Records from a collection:
______

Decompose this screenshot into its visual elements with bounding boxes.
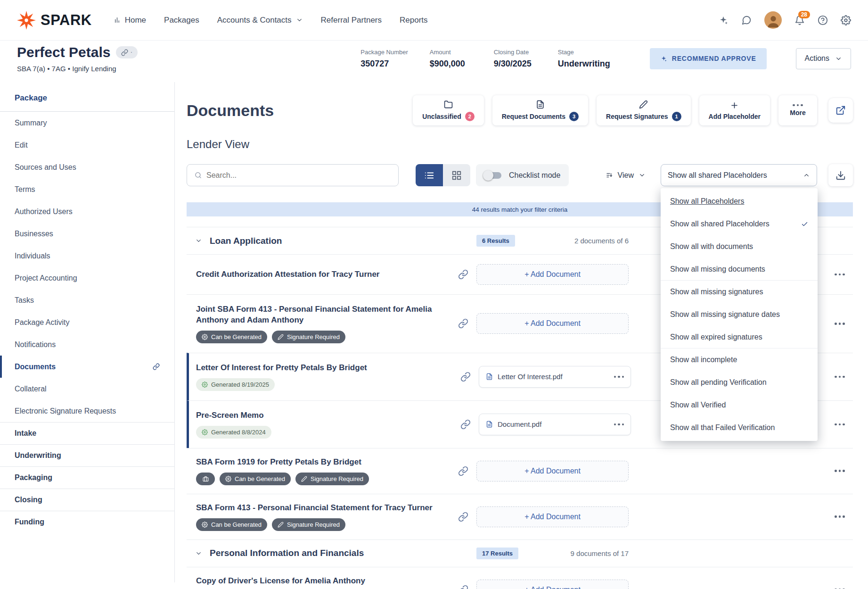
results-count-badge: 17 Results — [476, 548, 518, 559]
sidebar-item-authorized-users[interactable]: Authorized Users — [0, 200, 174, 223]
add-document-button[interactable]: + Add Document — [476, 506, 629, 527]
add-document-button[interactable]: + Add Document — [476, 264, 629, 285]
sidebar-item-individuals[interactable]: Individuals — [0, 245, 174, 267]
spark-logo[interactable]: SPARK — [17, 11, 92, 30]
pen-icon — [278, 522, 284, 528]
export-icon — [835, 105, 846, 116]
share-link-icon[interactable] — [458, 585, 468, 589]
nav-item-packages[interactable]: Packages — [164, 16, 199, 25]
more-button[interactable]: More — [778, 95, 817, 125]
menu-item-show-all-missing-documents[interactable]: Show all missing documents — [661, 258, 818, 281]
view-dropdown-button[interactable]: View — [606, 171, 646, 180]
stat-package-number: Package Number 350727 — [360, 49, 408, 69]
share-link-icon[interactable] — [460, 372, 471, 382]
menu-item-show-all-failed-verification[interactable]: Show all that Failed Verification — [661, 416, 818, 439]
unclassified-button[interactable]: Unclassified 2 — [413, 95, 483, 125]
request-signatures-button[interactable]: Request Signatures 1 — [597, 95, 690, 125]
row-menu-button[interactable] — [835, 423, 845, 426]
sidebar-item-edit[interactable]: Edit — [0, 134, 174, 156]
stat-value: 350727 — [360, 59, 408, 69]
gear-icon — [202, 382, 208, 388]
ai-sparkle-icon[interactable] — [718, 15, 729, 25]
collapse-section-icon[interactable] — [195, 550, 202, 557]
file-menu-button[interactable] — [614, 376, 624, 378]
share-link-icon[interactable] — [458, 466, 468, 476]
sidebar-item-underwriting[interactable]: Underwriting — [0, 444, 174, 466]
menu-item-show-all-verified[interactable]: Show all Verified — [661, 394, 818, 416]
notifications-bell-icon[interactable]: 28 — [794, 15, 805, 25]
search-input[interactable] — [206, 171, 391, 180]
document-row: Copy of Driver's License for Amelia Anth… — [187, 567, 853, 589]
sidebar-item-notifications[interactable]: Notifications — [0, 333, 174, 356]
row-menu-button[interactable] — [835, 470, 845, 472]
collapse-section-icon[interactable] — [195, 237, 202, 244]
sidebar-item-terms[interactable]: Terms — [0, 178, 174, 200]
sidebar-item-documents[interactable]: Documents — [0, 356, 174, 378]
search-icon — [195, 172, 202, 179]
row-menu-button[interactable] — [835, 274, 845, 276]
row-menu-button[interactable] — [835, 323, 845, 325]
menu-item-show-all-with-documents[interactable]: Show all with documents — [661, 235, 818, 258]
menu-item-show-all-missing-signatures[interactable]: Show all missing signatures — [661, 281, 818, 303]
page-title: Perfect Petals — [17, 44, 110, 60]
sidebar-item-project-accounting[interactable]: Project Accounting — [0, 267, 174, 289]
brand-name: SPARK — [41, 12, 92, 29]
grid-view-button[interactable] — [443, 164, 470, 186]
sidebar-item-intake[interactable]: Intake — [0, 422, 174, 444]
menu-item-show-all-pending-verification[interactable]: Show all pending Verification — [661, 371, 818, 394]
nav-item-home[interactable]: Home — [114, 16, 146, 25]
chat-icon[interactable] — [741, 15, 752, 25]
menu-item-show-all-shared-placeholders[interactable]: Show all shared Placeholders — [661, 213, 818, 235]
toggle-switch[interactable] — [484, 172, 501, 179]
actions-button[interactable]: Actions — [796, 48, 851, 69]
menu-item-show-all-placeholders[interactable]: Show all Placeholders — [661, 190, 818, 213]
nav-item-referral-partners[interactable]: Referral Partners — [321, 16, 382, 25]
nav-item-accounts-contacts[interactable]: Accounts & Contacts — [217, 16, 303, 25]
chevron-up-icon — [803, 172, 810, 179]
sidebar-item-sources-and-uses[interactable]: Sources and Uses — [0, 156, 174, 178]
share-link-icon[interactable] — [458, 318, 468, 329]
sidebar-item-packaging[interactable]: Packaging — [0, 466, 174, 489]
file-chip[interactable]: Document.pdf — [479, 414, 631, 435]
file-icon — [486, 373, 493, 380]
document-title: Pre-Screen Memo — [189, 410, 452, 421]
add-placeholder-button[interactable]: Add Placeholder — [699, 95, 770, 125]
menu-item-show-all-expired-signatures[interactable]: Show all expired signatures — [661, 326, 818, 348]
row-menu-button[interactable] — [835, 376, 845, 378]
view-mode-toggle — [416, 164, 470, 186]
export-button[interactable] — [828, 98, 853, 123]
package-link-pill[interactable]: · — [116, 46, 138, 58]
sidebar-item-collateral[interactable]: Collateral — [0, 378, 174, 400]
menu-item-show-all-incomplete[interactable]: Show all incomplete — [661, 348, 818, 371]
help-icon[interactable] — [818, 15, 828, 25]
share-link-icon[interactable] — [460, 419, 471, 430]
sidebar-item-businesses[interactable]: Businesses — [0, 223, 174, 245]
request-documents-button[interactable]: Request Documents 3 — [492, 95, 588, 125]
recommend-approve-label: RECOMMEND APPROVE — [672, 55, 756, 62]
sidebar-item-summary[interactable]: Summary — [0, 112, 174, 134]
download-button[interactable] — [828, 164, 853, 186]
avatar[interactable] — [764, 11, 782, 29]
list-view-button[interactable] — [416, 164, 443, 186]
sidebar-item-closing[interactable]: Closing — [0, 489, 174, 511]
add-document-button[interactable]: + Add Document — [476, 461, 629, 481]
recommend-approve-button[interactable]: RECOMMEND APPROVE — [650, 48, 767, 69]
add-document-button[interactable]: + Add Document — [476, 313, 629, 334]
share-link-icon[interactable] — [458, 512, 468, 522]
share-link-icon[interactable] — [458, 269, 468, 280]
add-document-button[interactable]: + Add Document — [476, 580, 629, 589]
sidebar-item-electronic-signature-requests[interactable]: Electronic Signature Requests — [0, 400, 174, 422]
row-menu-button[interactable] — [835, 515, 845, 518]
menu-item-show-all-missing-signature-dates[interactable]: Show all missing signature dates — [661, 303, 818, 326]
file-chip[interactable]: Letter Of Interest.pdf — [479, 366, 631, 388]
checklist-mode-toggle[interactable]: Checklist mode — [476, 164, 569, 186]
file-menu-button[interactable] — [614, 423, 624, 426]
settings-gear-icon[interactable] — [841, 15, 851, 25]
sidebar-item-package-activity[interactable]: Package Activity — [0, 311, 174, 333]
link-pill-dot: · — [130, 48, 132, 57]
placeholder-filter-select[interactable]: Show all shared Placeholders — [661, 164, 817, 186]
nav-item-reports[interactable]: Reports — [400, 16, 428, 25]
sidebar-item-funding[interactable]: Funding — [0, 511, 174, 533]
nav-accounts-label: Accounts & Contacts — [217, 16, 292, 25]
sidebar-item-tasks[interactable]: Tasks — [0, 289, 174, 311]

______

YOUR GOAL:
Without including any picture, restate every entry above exactly.

RESULT FOR THIS TASK:
Decompose this screenshot into its visual elements with bounding boxes.
results-count-badge: 17 Results — [476, 548, 518, 559]
sidebar-item-authorized-users[interactable]: Authorized Users — [0, 200, 174, 223]
add-document-button[interactable]: + Add Document — [476, 506, 629, 527]
add-document-button[interactable]: + Add Document — [476, 264, 629, 285]
sidebar-item-individuals[interactable]: Individuals — [0, 245, 174, 267]
spark-logo[interactable]: SPARK — [17, 11, 92, 30]
pen-icon — [278, 522, 284, 528]
export-icon — [835, 105, 846, 116]
share-link-icon[interactable] — [458, 585, 468, 589]
nav-item-packages[interactable]: Packages — [164, 16, 199, 25]
more-button[interactable]: More — [778, 95, 817, 125]
menu-item-show-all-missing-documents[interactable]: Show all missing documents — [661, 258, 818, 281]
view-dropdown-button[interactable]: View — [606, 171, 646, 180]
stat-package-number: Package Number 350727 — [360, 49, 408, 69]
share-link-icon[interactable] — [460, 372, 471, 382]
menu-item-show-all-failed-verification[interactable]: Show all that Failed Verification — [661, 416, 818, 439]
unclassified-button[interactable]: Unclassified 2 — [413, 95, 483, 125]
request-signatures-button[interactable]: Request Signatures 1 — [597, 95, 690, 125]
row-menu-button[interactable] — [835, 423, 845, 426]
sidebar-item-edit[interactable]: Edit — [0, 134, 174, 156]
stat-value: 350727 — [360, 59, 408, 69]
gear-icon — [202, 382, 208, 388]
ai-sparkle-icon[interactable] — [718, 15, 729, 25]
collapse-section-icon[interactable] — [195, 550, 202, 557]
file-menu-button[interactable] — [614, 376, 624, 378]
share-link-icon[interactable] — [458, 466, 468, 476]
sidebar-item-underwriting[interactable]: Underwriting — [0, 444, 174, 466]
menu-item-show-all-verified[interactable]: Show all Verified — [661, 394, 818, 416]
notifications-bell-icon[interactable]: 28 — [794, 15, 805, 25]
search-input[interactable] — [206, 171, 391, 180]
document-row: Copy of Driver's License for Amelia Anth… — [187, 567, 853, 589]
sidebar-item-notifications[interactable]: Notifications — [0, 333, 174, 356]
row-menu-button[interactable] — [835, 470, 845, 472]
collapse-section-icon[interactable] — [195, 237, 202, 244]
sidebar-item-terms[interactable]: Terms — [0, 178, 174, 200]
sidebar-item-documents[interactable]: Documents — [0, 356, 174, 378]
search-icon — [195, 172, 202, 179]
row-menu-button[interactable] — [835, 274, 845, 276]
row-menu-button[interactable] — [835, 323, 845, 325]
menu-item-show-all-with-documents[interactable]: Show all with documents — [661, 235, 818, 258]
menu-item-show-all-missing-signatures[interactable]: Show all missing signatures — [661, 281, 818, 303]
page-title: Perfect Petals — [17, 44, 110, 60]
sidebar-item-project-accounting[interactable]: Project Accounting — [0, 267, 174, 289]
brand-name: SPARK — [41, 12, 92, 29]
grid-view-button[interactable] — [443, 164, 470, 186]
sidebar-item-intake[interactable]: Intake — [0, 422, 174, 444]
menu-item-show-all-pending-verification[interactable]: Show all pending Verification — [661, 371, 818, 394]
nav-item-home[interactable]: Home — [114, 16, 146, 25]
chat-icon[interactable] — [741, 15, 752, 25]
menu-item-show-all-shared-placeholders[interactable]: Show all shared Placeholders — [661, 213, 818, 235]
toggle-switch[interactable] — [484, 172, 501, 179]
actions-button[interactable]: Actions — [796, 48, 851, 69]
menu-item-show-all-placeholders[interactable]: Show all Placeholders — [661, 190, 818, 213]
nav-item-referral-partners[interactable]: Referral Partners — [321, 16, 382, 25]
nav-item-accounts-contacts[interactable]: Accounts & Contacts — [217, 16, 303, 25]
chevron-up-icon — [803, 172, 810, 179]
sidebar-item-sources-and-uses[interactable]: Sources and Uses — [0, 156, 174, 178]
share-link-icon[interactable] — [458, 318, 468, 329]
sidebar-item-packaging[interactable]: Packaging — [0, 466, 174, 489]
file-chip[interactable]: Document.pdf — [479, 414, 631, 435]
file-icon — [486, 373, 493, 380]
document-title: Pre-Screen Memo — [189, 410, 452, 421]
add-placeholder-button[interactable]: Add Placeholder — [699, 95, 770, 125]
menu-item-show-all-expired-signatures[interactable]: Show all expired signatures — [661, 326, 818, 348]
row-menu-button[interactable] — [835, 376, 845, 378]
view-mode-toggle — [416, 164, 470, 186]
export-button[interactable] — [828, 98, 853, 123]
package-link-pill[interactable]: · — [116, 46, 138, 58]
sidebar-item-collateral[interactable]: Collateral — [0, 378, 174, 400]
menu-item-show-all-incomplete[interactable]: Show all incomplete — [661, 348, 818, 371]
help-icon[interactable] — [818, 15, 828, 25]
share-link-icon[interactable] — [460, 419, 471, 430]
sidebar-item-businesses[interactable]: Businesses — [0, 223, 174, 245]
request-documents-button[interactable]: Request Documents 3 — [492, 95, 588, 125]
recommend-approve-label: RECOMMEND APPROVE — [672, 55, 756, 62]
sidebar-item-summary[interactable]: Summary — [0, 112, 174, 134]
download-button[interactable] — [828, 164, 853, 186]
avatar[interactable] — [764, 11, 782, 29]
list-view-button[interactable] — [416, 164, 443, 186]
sidebar-item-closing[interactable]: Closing — [0, 489, 174, 511]
add-document-button[interactable]: + Add Document — [476, 461, 629, 481]
recommend-approve-button[interactable]: RECOMMEND APPROVE — [650, 48, 767, 69]
add-document-button[interactable]: + Add Document — [476, 313, 629, 334]
share-link-icon[interactable] — [458, 512, 468, 522]
share-link-icon[interactable] — [458, 269, 468, 280]
add-document-button[interactable]: + Add Document — [476, 580, 629, 589]
sidebar-item-electronic-signature-requests[interactable]: Electronic Signature Requests — [0, 400, 174, 422]
row-menu-button[interactable] — [835, 515, 845, 518]
menu-item-show-all-missing-signature-dates[interactable]: Show all missing signature dates — [661, 303, 818, 326]
file-chip[interactable]: Letter Of Interest.pdf — [479, 366, 631, 388]
checklist-mode-toggle[interactable]: Checklist mode — [476, 164, 569, 186]
file-menu-button[interactable] — [614, 423, 624, 426]
settings-gear-icon[interactable] — [841, 15, 851, 25]
sidebar-item-package-activity[interactable]: Package Activity — [0, 311, 174, 333]
link-pill-dot: · — [130, 48, 132, 57]
placeholder-filter-select[interactable]: Show all shared Placeholders — [661, 164, 817, 186]
nav-item-reports[interactable]: Reports — [400, 16, 428, 25]
sidebar-item-funding[interactable]: Funding — [0, 511, 174, 533]
nav-accounts-label: Accounts & Contacts — [217, 16, 292, 25]
sidebar-item-tasks[interactable]: Tasks — [0, 289, 174, 311]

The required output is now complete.